Ей не понравились его взгляд и ухмылка на губах.

— Письмо у вас? — бросила она резко.

— Вы принесли деньги? — возразил он.

В ответ она протянула ему банкнот. Он посмотрел на деньги, потом на нее.

— В конце концов, оказалось не так трудно это получить, — заметил он. — Возможно, мой друг был бы умнее, если бы попросил большую сумму.

— Письмо, сэр, — твердо произнесла Равелла.

Она чувствовала, что неприязнь к графу переполняет ее. Как будто понимая это, он тихо засмеялся, глядя ей в лицо, и медленно вынул письмо из кармана.

— Вот оно, мисс Равелла, — сказал он. — Но прежде чем вы его возьмете, есть еще одно условие.

— Условие? — тревожно спросила Равелла.

— Очень легкое, — успокоил он. — Просто вы не должны говорить никому, и особенно герцогу, об этом письме и о нашем соглашении. Вы должны торжественно обещать мне это, или сожалею, но не смогу отдать вам письмо.

— Обещаю, — воскликнула Равелла, — конечно, обещаю!

— Тогда все в порядке.

Граф протянул ей письмо, но еще удерживал его.

— Мне хотелось бы знать, осмелюсь ли я на еще одно условие — поцелуй этих нежных губ.

Равеллу охватил гнев. Она буквально вырвала письмо из его рук.

— Сомневаюсь, — медленно сказала она, — что даже спасение чести моего опекуна будет достаточным основанием, чтобы позволить вам дотронуться до меня!

Глаза графа расширились.

— Вот как, — любезно молвил он. — Очаровательная леди имеет характер. Но не беспокойтесь, я не ставлю дальнейших условий.

— Очень благородно, — с сарказмом ответила Равелла. — Прощайте.

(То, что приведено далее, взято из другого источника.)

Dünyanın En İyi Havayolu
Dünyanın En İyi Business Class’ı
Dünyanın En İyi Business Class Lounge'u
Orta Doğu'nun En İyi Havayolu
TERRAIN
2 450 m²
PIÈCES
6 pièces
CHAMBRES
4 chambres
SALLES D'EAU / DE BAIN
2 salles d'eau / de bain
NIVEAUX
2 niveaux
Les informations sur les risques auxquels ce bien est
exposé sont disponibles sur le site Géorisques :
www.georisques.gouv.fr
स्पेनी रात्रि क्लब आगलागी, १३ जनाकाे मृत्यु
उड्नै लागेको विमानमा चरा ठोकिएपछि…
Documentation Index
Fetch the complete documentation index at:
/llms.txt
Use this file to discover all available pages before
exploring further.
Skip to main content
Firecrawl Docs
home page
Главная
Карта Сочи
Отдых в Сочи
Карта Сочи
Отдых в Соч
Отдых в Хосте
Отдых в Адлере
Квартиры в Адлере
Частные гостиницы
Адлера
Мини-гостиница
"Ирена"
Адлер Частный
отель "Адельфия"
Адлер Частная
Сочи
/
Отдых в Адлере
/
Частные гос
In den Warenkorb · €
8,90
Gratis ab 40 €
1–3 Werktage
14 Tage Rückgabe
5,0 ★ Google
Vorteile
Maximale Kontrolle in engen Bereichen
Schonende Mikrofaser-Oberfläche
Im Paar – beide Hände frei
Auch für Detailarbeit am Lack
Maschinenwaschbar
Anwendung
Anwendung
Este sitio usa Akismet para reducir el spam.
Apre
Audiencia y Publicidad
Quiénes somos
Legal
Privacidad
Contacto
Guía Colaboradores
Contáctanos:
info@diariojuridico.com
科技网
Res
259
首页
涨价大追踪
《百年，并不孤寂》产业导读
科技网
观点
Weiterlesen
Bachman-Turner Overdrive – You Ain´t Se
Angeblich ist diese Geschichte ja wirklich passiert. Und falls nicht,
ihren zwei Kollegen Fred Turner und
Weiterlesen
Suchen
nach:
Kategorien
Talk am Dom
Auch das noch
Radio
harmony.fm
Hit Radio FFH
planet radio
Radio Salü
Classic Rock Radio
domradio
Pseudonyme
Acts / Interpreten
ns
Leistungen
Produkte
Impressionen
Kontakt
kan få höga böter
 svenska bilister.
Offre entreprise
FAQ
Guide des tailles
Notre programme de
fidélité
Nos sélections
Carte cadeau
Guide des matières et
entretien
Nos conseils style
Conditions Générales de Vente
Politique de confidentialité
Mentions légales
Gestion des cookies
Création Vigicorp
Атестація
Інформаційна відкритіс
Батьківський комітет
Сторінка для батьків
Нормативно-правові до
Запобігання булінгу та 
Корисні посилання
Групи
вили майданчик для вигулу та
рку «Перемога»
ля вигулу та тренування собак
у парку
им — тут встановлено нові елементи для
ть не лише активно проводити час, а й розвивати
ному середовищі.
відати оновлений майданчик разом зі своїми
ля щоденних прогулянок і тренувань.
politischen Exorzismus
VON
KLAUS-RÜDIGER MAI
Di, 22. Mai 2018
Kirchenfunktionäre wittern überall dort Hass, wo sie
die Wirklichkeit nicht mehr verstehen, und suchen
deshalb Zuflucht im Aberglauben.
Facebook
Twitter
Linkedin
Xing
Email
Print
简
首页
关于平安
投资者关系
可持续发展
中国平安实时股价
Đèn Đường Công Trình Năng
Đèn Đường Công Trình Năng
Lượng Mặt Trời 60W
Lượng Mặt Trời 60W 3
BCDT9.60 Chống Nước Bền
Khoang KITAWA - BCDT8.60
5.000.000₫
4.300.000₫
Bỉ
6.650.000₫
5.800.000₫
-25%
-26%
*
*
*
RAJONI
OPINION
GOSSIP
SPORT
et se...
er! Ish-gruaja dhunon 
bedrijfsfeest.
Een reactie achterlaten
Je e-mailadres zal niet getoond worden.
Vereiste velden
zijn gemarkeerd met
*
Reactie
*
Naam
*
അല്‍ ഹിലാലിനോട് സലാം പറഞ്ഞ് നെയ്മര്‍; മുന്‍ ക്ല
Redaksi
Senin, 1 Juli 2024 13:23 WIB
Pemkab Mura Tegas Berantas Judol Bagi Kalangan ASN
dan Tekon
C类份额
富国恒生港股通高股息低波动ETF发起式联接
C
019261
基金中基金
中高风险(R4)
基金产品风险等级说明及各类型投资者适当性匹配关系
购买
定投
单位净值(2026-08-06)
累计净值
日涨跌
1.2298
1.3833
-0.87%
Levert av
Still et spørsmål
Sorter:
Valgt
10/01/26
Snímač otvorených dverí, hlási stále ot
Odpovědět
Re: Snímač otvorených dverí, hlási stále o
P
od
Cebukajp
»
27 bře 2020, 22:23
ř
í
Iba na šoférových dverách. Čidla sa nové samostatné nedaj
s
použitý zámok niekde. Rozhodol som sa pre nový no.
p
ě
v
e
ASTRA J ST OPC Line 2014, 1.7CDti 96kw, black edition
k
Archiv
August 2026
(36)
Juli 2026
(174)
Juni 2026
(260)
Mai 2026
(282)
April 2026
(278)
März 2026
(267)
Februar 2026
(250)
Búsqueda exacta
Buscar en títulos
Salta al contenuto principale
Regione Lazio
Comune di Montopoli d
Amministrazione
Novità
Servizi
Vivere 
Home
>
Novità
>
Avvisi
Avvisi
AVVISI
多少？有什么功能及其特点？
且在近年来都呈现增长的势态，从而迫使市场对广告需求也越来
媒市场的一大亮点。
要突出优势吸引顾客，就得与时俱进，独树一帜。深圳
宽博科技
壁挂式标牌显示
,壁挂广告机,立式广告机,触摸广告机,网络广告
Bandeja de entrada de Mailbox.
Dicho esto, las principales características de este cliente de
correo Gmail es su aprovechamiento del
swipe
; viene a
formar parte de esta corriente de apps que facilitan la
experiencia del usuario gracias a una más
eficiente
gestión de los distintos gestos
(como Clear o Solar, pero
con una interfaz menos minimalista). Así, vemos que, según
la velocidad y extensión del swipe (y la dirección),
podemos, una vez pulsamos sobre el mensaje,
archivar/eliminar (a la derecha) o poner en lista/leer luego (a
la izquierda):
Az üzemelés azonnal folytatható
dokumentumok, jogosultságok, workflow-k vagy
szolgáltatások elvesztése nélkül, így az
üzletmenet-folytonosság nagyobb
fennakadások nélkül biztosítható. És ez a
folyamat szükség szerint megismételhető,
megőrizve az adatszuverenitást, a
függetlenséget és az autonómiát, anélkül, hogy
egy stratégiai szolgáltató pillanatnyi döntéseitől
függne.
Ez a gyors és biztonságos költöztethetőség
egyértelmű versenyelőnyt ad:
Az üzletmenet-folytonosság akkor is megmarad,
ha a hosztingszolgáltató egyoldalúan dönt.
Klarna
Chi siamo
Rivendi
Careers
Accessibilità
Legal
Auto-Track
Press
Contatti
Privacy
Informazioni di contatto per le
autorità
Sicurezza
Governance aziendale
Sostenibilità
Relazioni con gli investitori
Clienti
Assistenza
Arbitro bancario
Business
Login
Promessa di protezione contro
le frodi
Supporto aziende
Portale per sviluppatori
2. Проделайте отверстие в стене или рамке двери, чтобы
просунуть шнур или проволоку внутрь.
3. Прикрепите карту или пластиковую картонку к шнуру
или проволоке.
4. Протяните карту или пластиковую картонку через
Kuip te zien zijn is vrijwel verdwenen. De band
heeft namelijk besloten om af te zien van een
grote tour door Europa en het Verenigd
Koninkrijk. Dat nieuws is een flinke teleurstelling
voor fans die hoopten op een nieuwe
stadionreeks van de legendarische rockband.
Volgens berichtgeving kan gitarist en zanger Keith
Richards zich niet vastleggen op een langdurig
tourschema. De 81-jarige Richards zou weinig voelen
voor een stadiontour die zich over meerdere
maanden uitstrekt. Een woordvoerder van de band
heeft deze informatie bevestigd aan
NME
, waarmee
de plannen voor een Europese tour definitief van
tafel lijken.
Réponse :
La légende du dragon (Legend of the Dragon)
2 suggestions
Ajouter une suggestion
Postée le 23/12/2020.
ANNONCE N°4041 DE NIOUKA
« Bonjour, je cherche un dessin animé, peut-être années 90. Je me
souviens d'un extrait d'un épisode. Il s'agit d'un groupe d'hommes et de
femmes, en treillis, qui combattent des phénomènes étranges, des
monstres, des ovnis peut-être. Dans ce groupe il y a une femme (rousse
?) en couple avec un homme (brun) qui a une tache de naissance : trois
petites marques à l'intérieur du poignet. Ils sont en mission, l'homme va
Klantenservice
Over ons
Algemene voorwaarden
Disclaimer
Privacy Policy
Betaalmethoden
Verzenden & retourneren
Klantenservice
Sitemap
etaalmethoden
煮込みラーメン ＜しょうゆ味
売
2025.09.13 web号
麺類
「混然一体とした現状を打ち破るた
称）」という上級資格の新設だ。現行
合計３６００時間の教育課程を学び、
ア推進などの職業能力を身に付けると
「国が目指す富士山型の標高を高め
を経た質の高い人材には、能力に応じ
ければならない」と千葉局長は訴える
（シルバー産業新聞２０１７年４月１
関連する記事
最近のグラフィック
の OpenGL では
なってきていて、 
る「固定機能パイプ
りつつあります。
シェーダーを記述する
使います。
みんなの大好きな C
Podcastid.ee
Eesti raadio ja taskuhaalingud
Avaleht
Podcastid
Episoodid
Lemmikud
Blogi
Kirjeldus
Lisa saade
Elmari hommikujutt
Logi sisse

— Прощайте, мисс Шейн, — сказал граф. — Сомневаюсь, что мы встретимся в скором времени, но вам будет трудно забыть меня, если моя кузина в таких близких отношениях...

— Ваша кузина!

Равелла повернулась уходить, но его слова заставили ее остановиться.

— Ваша кузина? — повторила она.

— Да, моя кузина, — повторил граф. Его глаза внимательно наблюдали за Равеллой. — Принцесса Хелуаз де Фолазе Сен-Клод — вы помните, я показал вам ее прошлым вечером, когда герцог ухаживал за ней. Это, конечно, секрет, но близкие друзья знают, что скоро будет объявлено о помолвке. Вот почему, моя дорогая мисс Шейн, я так беспокоился оберечь вашего опекуна от скандала и бесчестья. Меня интересовали не его чувства, а безопасность моей родственницы.

Равелле показалось, что ледяная рука сжала ее сердце. С огромным усилием она присела в реверансе.

— Надеюсь, принцесса будет благодарна вам за предпринятые усилия, — сказала она, надеясь, что голос звучит равнодушно.

Затем повернулась и быстро пошла к Станхоп-Гейт. Граф наблюдал за тем, как она уходит, и рассмеялся сначала тихо, потом громче, убирая в то же время тысячефунтовый банкнот в карман.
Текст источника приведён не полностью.